23 Aug, 2016

1 commit

  • The current implementation of expedited grace periods has the user
    task drive the grace period. This works, but has downsides: (1) The
    user task must awaken tasks piggybacking on this grace period, which
    can result in latencies rivaling that of the grace period itself, and
    (2) User tasks can receive signals, which interfere with RCU CPU stall
    warnings.

    This commit therefore uses workqueues to drive the grace periods, so
    that the user task need not do the awakening. A subsequent commit
    will remove the now-unnecessary code allowing for signals.

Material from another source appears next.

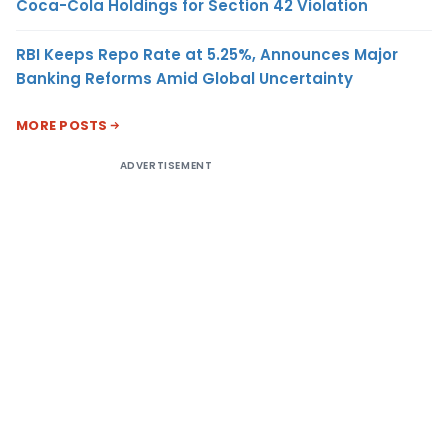
Coca-Cola Holdings for Section 42 Violation
RBI Keeps Repo Rate at 5.25%, Announces Major
Banking Reforms Amid Global Uncertainty
MORE POSTS
ADVERTISEMENT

    Signed-off-by: Paul E. McKenney

    Paul E. McKenney
     

01 Apr, 2016

2 commits


08 Dec, 2015

1 commit


05 Dec, 2015

2 commits

  • The Kconfig currently controlling compilation of this code is:

    init/Kconfig:config TREE_RCU_TRACE
    init/Kconfig: def_bool RCU_TRACE && ( TREE_RCU || PREEMPT_RCU )

    ...meaning that it currently is not being built as a module by anyone.

    Lets remove the modular code that is essentially orphaned, so that
    when reading the file there is no doubt it is builtin-only.

    Since module_init translates to device_initcall in the non-modular
    case, the init ordering remains unchanged with this commit. We could
    consider moving this to an earlier initcall if desired.

    We don't replace module.h with init.h since the file already has that.
    We also delete the moduleparam.h include that is left over from
    commit 64db4cfff99c04cd5f550357edcc8780f96b54a2 (""Tree RCU": scalable
    classic RCU implementation") since it is not needed here either.

    We morph some tags like MODULE_AUTHOR into the comments at the top of
    the file for documentation purposes.

    Cc: "Paul E. McKenney"
    Cc: Josh Triplett
    Reviewed-by: Josh Triplett
    Cc: Steven Rostedt
    Cc: Mathieu Desnoyers
    Cc: Lai Jiangshan
    Signed-off-by: Paul Gortmaker
    Signed-off-by: Paul E. McKenney

    Paul Gortmaker
     
  • Currently, the piggybacked-work checks carried out by sync_exp_work_done()
    atomically increment a small set of variables (the ->expedited_workdone0,
    ->expedited_workdone1, ->expedited_workdone2, ->expedited_workdone3
    fields in the rcu_state structure), which will form a memory-contention
    bottleneck given a sufficiently large number of CPUs concurrently invoking
    either synchronize_rcu_expedited() or synchronize_sched_expedited().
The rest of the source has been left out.